Why retrofit non-powered dams
There are numerous reasons to consider retrofitting dams with energy generation technology. NPD HYDRO V1 focuses on four benefit categories: grid, community, industry and environment. “Instead of focusing narrowly on the financial aspects, as is typically the case, we’re attempting to broaden the scope of analysis to help people see all the additional benefits these projects can potentially provide,” Meng said.
One is the decarbonizing role hydropower can play by adding renewable energy to the grid and providing power in concert with wind and solar. Additionally, advances in energy storage technologies such as batteries, pumped-storage hydropower, and low-temperature hydrogen electrolysis present new hybrid energy opportunities. Such opportunities can increase the value of prospective non-powered dam retrofits by mixing and matching pairs of these technologies to maximize available resources.
The NPD HYDRO V1 team also considered four primary stakeholder groups when developing the tool: communities, consumers, regulators and financiers.
“Communities are placed at the center,” said Sarah Barrows of PNNL, “because they have the broadest interactions with non-powered dam projects and stand to gain significantly from them.”
A dam’s community impact score can be affected by variables like extreme weather, nearby fossil fuel generation, air quality and average residential energy cost burdens. Proximity to schools and hospitals and a community’s impact score from the Centers for Disease Control and Prevention also count. Although not included as part of the community impact score, a user also can view a dam’s risks of failure and downstream flooding.
More development planned
The developers created NPD HYDRO V1 as a national-level prioritization tool rather than a tool to assess specific sites. For site-level analysis, they recommend an approach with dynamic models representing each of the involved systems. They plan to develop site-level tools for more advanced users and research communities over the next year.
“We focus a lot on the community aspect, including distressed communities like those looking for ways to replace coal jobs, or interested in prioritizing certain energy equity metrics” Meng said. “Development of non-powered dams with local communities is an opportunity to build local support for the projects and to engage those who feel left behind by the clean energy transition.”
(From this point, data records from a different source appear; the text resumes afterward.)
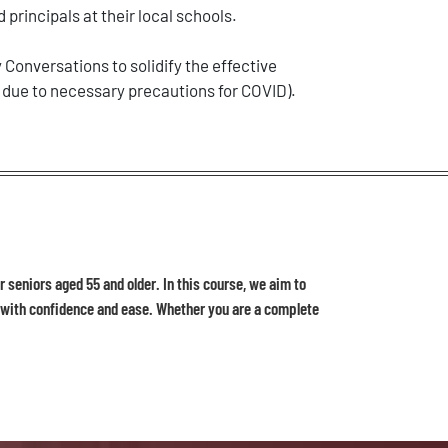
 principals at their local schools.
Conversations to solidify the effective
 due to necessary precautions for COVID).
 seniors aged 55 and older. In this course, we aim to
d with confidence and ease. Whether you are a complete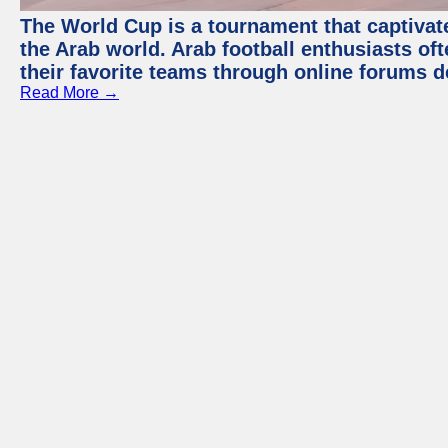
The World Cup is a tournament that captivate
the Arab world. Arab football enthusiasts oft
their favorite teams through online forums d
Read More →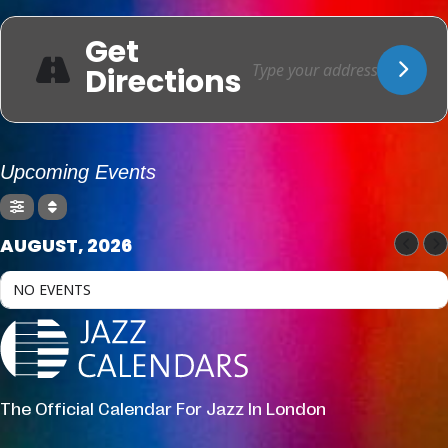
Get
Directions
Upcoming Events
AUGUST, 2026
NO EVENTS
The Official Calendar For Jazz In London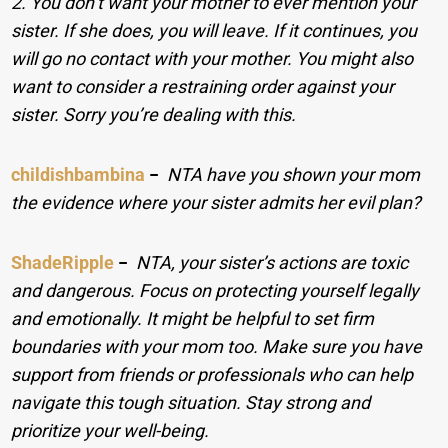
2. You don’t want your mother to ever mention your
sister. If she does, you will leave. If it continues, you
will go no contact with your mother. You might also
want to consider a restraining order against your
sister. Sorry you’re dealing with this.
childishbambina
−
NTA have you shown your mom
the evidence where your sister admits her evil plan?
ShadeRipple
−
NTA, your sister’s actions are toxic
and dangerous. Focus on protecting yourself legally
and emotionally. It might be helpful to set firm
boundaries with your mom too. Make sure you have
support from friends or professionals who can help
navigate this tough situation. Stay strong and
prioritize your well-being.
The U.S. government has a role to play in converting non-powered dams because many of them are federally owned. The U.S. Army Corps of Engineers, which is the largest owner-operator of hydropower plants in the country, owns 81 of the top 100 non-powered dams in terms of generation potential, making the government and the Army Corps of Engineers important partners in any endeavor to analyze non-powered dam benefits.
“Federal government involvement is essential, including contributions from Department of Energy national labs like INL and PNNL,” Meng said. “To accelerate the rate at which these projects are executed, federal help will be needed to both address the construction costs associated with developing these long-lived assets as well as to streamline the licensing and permitting processes.”